An den Stationen ist Konzentration und Ruhe gefragt – sowie ein hohes Maß an Frusttoleranz. Viele Betroffene würden selbst ungeduldig, wenn sie Aufgaben, die sie vor wenigen Tagen oder Wochen noch ohne Mühe bewältigt hätten, nicht mehr ausführen können, betont Roza Bering, Leiterin des Seniorenzentrums. Damit die Mitarbeiterinnen und Mitarbeiter aber auch die Angehörigen angemessen reagieren können, sei es wichtig, dass sie wüssten, wie sich ihr Gegenüber fühlt. Sie ist daher froh über das Angebot.

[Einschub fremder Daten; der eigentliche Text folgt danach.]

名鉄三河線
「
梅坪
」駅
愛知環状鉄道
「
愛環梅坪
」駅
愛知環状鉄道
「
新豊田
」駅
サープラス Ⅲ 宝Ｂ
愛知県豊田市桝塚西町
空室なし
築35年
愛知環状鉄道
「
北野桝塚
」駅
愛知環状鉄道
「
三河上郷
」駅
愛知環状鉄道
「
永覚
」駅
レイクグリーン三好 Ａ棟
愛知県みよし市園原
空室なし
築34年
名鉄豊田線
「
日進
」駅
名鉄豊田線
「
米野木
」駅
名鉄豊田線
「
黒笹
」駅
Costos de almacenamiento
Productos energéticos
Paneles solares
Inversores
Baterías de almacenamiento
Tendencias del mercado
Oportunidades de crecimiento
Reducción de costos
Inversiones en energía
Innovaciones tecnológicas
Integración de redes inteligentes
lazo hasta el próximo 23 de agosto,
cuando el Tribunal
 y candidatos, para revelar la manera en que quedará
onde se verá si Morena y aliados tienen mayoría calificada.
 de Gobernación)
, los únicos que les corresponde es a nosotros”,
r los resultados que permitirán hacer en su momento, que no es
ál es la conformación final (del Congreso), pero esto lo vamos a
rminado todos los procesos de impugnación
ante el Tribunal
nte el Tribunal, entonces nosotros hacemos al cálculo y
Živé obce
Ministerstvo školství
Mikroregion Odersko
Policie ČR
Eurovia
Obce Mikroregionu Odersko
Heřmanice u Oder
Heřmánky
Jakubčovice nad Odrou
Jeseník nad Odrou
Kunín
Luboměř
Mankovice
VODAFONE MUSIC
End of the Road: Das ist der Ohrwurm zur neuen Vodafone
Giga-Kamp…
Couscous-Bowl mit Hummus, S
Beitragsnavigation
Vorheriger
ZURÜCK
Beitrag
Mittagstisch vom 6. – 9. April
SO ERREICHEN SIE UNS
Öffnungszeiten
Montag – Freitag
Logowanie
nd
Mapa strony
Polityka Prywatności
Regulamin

Auch Frank Wagner ist dankbar, dass es den Parcours gibt, denn er weiß, wie schwierig der richtige Umgang mit Demenzkranken ist. Seine Mutter ist seit sechs Jahren im Seniorenzentrum, und noch heute mache er immer wieder dieselben Fehler. „Ich frage sie zum Beispiel, was es an dem Tag zu essen gab und wenn sie es nicht weiß, frage ich sie weiter, obwohl ich sie damit unter Druck setze und sie sich verschießt.“ Der Parcours helfe ihm dabei, sich in die Situation seiner Mutter zu versetzen. „Man wird aufgeklärt, wie es ist, mit dieser Krankheit zu leben.“

Sozialdezernent des Kreises Offenbach Carsten Müller: „Wichtig, Einblick in die Krankheit zu geben.“

An einer weiteren Station steckt Carsten Müller, Sozialdezernent des Kreises Offenbach, mit seiner Hand in einer von oben teilweise einsehbaren Holzbox und versucht, ein Spielzeugauto auf einem gezeichneten Plan zum gewünschten Ziel zu bewegen. Das Problem: Er muss beim Navigieren in einen an der Holzbox befestigten Spiegel schauen, sieht das Geschehen daher nur spiegelverkehrt. „Ich finde es wichtig, dass wir Menschen einen Einblick in die Krankheit geben können“, sagt er. Denn obwohl sich die Angehörigen richtig verhalten wollten, wüssten viele nicht, was zu tun sei. „Wer die Krankheit versteht, die Alltagsprobleme kennt und Empathie entwickelt, sorgt für mehr Lebensqualität auf beiden Seiten“, betont Müller. Damit dies auch in Zukunft möglich sei, werde der Parcours ein fester Bestandteil der Leitstelle Älterwerden, versichert der Sozialdezernent.